Press Release from the Sportsmen’s Alliance:

Take Action! Currently House Bill 491 is in House Natural Resources & Public Lands Subcommittee. Florida sportsmen should contact their state representatives and ask them to vote NO on House Bill 491. Members can use the Sportsmen’s Alliance Legislative Action Center to contact their state representative.

In Florida, Rep. Amy Mercado (D-Orlando) has proposed legislation that would place a ten-year ban on black bear hunting in Florida. House Bill 491 also requires bear-proof garbage cans, and restricts burning in habitats that could impact bears.
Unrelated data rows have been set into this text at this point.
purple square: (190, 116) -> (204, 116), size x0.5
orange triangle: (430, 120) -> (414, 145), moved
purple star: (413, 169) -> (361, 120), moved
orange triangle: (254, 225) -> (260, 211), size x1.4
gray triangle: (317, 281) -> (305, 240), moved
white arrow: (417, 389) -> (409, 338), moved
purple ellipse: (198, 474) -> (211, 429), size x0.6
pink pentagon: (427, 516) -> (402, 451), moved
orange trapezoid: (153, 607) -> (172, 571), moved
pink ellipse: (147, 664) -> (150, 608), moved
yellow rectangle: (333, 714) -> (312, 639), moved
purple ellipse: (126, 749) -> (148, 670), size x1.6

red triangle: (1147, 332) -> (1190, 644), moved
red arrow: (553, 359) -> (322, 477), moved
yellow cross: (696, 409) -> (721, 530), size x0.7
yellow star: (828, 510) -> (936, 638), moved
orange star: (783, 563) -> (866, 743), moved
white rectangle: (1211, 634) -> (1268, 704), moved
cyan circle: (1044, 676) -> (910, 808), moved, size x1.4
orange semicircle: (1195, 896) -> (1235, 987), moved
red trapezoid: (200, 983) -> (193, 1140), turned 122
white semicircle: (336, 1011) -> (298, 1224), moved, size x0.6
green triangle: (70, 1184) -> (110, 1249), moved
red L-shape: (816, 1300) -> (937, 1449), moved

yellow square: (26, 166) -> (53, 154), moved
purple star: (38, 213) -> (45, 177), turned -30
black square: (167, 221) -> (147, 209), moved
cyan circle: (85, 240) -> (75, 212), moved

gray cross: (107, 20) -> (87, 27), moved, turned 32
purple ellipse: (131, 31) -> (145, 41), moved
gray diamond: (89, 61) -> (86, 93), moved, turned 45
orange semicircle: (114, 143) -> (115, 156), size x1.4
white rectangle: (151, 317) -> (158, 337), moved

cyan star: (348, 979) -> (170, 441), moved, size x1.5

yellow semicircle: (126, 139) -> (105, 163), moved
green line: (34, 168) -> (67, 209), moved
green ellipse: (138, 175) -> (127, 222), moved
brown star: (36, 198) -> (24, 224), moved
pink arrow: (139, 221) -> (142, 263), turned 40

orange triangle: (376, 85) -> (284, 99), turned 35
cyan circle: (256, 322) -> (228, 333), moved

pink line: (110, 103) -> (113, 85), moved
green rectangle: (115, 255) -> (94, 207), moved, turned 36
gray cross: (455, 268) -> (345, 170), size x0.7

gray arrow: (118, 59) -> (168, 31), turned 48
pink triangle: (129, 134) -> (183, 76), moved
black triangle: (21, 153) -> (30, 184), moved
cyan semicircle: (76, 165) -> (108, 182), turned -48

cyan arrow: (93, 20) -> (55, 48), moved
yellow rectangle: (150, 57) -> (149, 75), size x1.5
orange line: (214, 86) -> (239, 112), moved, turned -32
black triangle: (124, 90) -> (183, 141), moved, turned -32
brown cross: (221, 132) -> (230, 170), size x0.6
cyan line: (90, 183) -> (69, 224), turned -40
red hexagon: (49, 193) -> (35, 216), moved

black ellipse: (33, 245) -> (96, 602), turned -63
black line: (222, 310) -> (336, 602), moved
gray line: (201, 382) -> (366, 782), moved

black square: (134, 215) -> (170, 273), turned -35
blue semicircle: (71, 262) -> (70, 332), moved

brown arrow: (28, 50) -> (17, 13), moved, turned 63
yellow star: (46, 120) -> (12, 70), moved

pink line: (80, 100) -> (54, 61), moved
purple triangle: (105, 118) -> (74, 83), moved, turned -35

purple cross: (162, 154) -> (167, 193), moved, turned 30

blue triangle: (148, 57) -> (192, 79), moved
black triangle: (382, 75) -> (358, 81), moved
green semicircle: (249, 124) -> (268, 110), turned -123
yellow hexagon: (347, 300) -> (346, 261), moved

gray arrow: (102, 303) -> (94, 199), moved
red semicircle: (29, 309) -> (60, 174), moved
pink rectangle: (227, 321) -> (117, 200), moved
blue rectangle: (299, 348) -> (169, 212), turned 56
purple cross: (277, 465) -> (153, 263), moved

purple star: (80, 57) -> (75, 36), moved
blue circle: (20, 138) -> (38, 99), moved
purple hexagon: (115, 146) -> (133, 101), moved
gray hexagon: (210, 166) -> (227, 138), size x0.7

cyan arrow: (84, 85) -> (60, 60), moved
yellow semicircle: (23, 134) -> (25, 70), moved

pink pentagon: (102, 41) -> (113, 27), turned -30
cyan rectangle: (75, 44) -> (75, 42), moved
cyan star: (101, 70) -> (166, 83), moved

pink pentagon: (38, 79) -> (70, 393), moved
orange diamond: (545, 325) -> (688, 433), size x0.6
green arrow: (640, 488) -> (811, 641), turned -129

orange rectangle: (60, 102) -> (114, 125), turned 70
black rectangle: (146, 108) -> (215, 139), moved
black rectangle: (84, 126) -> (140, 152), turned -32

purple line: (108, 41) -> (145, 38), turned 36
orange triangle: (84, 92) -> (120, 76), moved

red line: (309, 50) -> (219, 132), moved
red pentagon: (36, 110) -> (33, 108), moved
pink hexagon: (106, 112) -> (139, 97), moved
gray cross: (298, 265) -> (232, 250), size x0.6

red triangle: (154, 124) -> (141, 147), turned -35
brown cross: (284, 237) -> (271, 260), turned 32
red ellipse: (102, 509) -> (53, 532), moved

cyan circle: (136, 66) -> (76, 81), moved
The bill also would commission a study on the effectiveness of non-lethal means for the management of bears.

In 2016, the Florida Fish and Wildlife Conservation Commission paused plans to have a hunting season for bears after anti-hunting groups pressured both commissioners and legislators.

“HB 491 would set a terrible precedent by removing the management authority from the commission altogether and instead establishing an arbitrary timeline,” said Luke Houghton, the Sportsmen’s Alliance associate director of state services. “The Commission was created to make scientific decisions regarding wildlife, and House Bill 491 undermines that process and politicizes wildlife decision making.”

Taxpayers would also be on the hook for at least $1 million to pay for bear-proof trash cans, which local governments would then apply for funding from. HB 491 also mandates an end to any timbering of palmetto and oak trees in state forests. Rep. Mercado claims that bears will avoid garbage if there are more food sources available naturally.

“HB 491 substitute’s politics for science, ignoring the advice of Florida’s wildlife experts,” continued Houghton. “It sets a precedent that politicians can step on sound scientific wildlife management decisions when opponents of hunting become upset. HB 491 also poses a serious public safety risk, as Florida’s growing bear population expands unchecked.”